I’ve not done that before.

In fact, I don’t think there are many places out there that carry our names.

Theunis & Zuko.

Today we visited two places, each carrying one of our names.

‘Theuns se Winkel’ (Theuns’ Shop) was the first.

We’ve driven past it many times.

Most recently, in December, on our way to the farm in the mountains between Cradock & Tarkastad.

We saw it come to life, after many years of standing empty.

Our curiosity triggered, we decided to visit it on our way to Kuzuko Lodge.

Incidently it is where you turn off from the N10, to make your way to Kuzuko.

Celeste & Alonzo welcomed us.

She took custody of ‘Theuns se Winkel’ in November.

She is married to a local farmer.

Drought had forced her to seek new ways of creating income.

At first she went to work in Somerset East, but being away from the farm & her family was hard.

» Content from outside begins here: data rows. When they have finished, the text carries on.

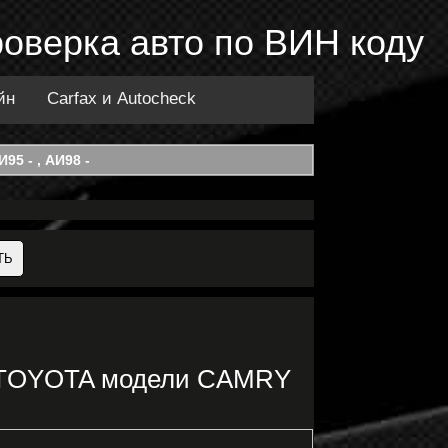
роверка авто по ВИН коду
йн
Carfax и Autocheck
95 - , АИ98 -
ки TOYOTA модели CAMRY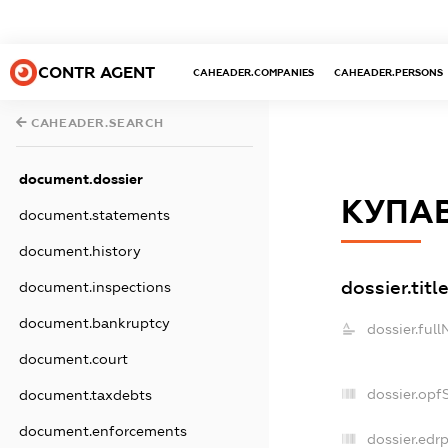
CONTR AGENT
CAHEADER.COMPANIES
CAHEADER.PERSONS
CAHEADER.SEARCH
document.dossier
КУПАВ
document.statements
document.history
dossier.titl
document.inspections
document.bankruptcy
dossier.ful
document.court
dossier.opf
document.taxdebts
document.enforcements
dossier.edrp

Friends came alongside her.

They helped her raise the capital.

And new life came to this little stop along the N10.

There is a shop selling local produce.

A restaurant serving breakfast & lunch & supper, if required.

The place speaks of Celeste’s creativity & eclectic soul.

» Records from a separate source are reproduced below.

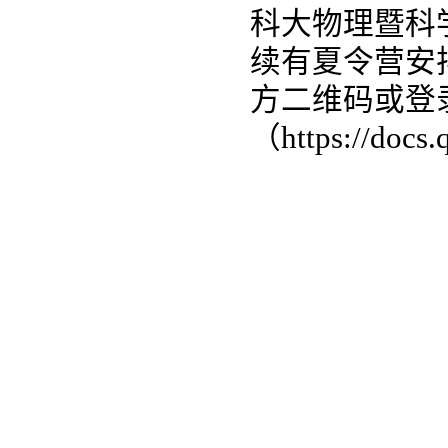
科大物理
暨科
续有夏令营安
方二维码或登
（
https://do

Baroque, Rock-‘n-Roll, old & new, as well as a dash of India & Africa mixed into a rich new personality.

As we breakfast, Quintin comes in, seats himself at the counter & orders breakfast.

He works for a truck-towing company.

A truck carrying sheep has fallen over.

He came to scout & is waiting for the tow-truck to make its way from Nelson Mandela Bay.

He says the shop used to be a shearing shed, where farmers from all over brought their sheep.

Then it was a shop.

And a liquor store.

It stood empty many times.

But it has always been a landmark.

The food is amazing.

Stuff you’d expect at an expensive restaurant in a big city.

The decor is stunning.

Something you’d not have seen before.

Celeste speaks of new beginnings.

Of taking risks.

Of never being able to make it on your own.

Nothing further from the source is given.